前回はオートキャド(AutoCAD)の縮尺が少し面倒ですよ、という話をするつもりが少し違う感じになりました。

面倒な設定が、などと色々と書いておきながら、最終的には「慣れです、慣れ」という結論に。

確かに慣れが必要なのは事実なんですけど、それで終わったら説明なんていらないですよね。

慣れる前の知識を得てもらう為のサイトですから、いきなりそこまで飛躍したらおしまいです。

縮尺よりお前の話の方がよっぽどメンドクサイ、と言われそうな気が、書き終わってからしてきました。

これではマズイので、今回からは本当にオートキャド(AutoCAD)の縮尺について具体的な話に進んでいきましょう。

今回は、縮尺についての基本的な概念を取り上げてみます。


■オートキャド(AutoCAD)の大前提

まず、オートキャド(AutoCAD)で図面を描く際の大前提として、以下のような約束事があります。

・作図する対象をそのままの大きさで描く

これはよく「原寸で描く」とか言われる考え方で、まあ意味は全く同じで、そのままの大きさで描くということです。

もちろんCADでは自由自在に線を引くことが出来ますから、上記の絶対に守らなくてはイケナイ訳じゃないです。

ただしオートキャド(AutoCAD)側は、そのままの大きさで描いていくことを前提にしています。

その為に色々な機能やツールを用意している訳です。

だからその前提から外れたやり方で図面を描いていくと、色々と(さらに)面倒な状況になってしまいます。

そうした理由から、オートキャド(AutoCAD)では作図対象をそのままの大きさで描くことを強くお勧めします。

そのルールを守らずに違うやり方で作図を進めることに、1ミリのメリットも存在しませんから。

 

■縮尺という概念

作図対象をそのままの大きさで描く、という前提を踏まえると、次に出てくるのは「モノによっては大きすぎる」という話です。
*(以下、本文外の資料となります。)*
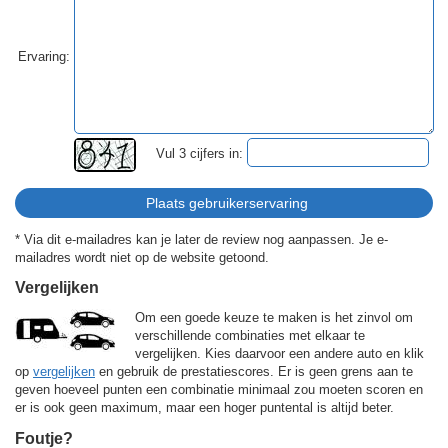
Ervaring:
Vul 3 cijfers in:
* Via dit e-mailadres kan je later de review nog aanpassen. Je e-
mailadres wordt niet op de website getoond.
Vergelijken
Om een goede keuze te maken is het zinvol om
verschillende combinaties met elkaar te
vergelijken. Kies daarvoor een andere auto en klik
op
vergelijken
en gebruik de prestatiescores. Er is geen grens aan te
geven hoeveel punten een combinatie minimaal zou moeten scoren en
er is ook geen maximum, maar een hoger puntental is altijd beter.
Foutje?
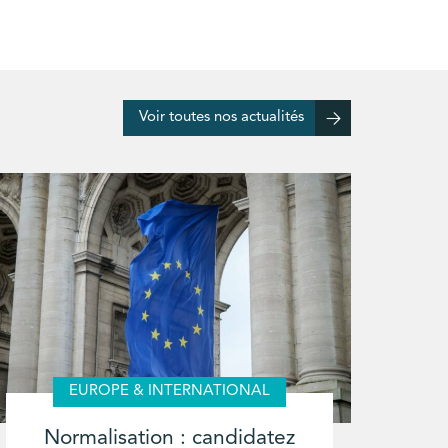
Voir toutes nos actualités
EUROPE & INTERNATIONAL
Normalisation : candidatez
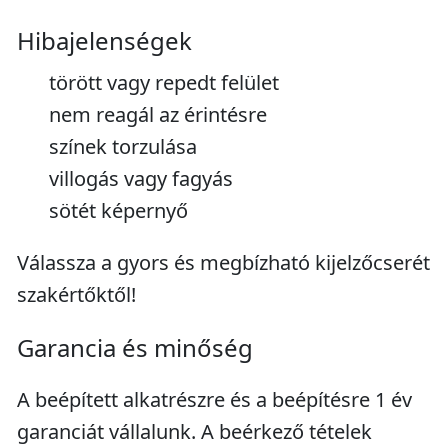
Hibajelenségek
törött vagy repedt felület
nem reagál az érintésre
színek torzulása
villogás vagy fagyás
sötét képernyő
Válassza a gyors és megbízható kijelzőcserét
szakértőktől!
Garancia és minőség
A beépített alkatrészre és a beépítésre 1 év
garanciát vállalunk. A beérkező tételek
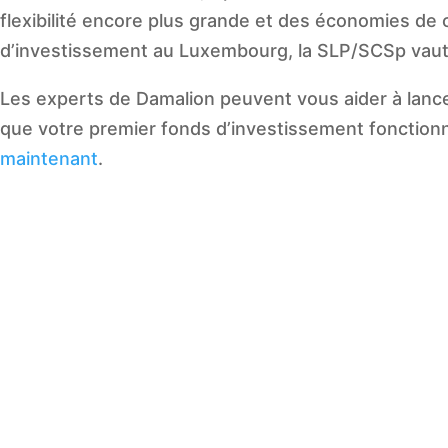
flexibilité encore plus grande et des économies de 
d’investissement au Luxembourg, la SLP/SCSp vaut 
Les experts de Damalion peuvent vous aider à lan
que votre premier fonds d’investissement fonctio
maintenant
.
例えば、図面というと私は自分の仕事上、建物の平面図などを想像してしまうんですが……

建物をそのままの大きさで作図すると、どんな建物でも非常に大きなサイズになってしまいます。

例えば一戸建て住宅の図面を描く場合には、規模にもよりますが、8m×7m程度の敷地面積があるはずです。

それをオートキャド(AutoCAD)上でそのまま作図していくと、図面の用紙に収まらなくなってしまう。

そんな疑問が出てくるかも知れません。

前置きがかなり長くなってますけど、そこでようやく出てくるのが「図面の縮尺」という概念です。

建物などの作図対象をそのままの大きさで作図をして、用紙に収める為に縮小して印刷する。

これが縮尺の基本的な概念になります。

・作図対象をそのままの大きさで作図する

・そうすると大きすぎて図面の用紙に収まらない

・図面の用紙に入る大きさ、例えば1/10に縮小して印刷する

・縮尺1/10の図面が完成

簡単な流れとしては、このような感じで図面の縮尺は決められます。

図面の種類によってはある程度縮尺が決められている場合もありますが、基本的には「用紙に収める」という目的で縮小をする訳です。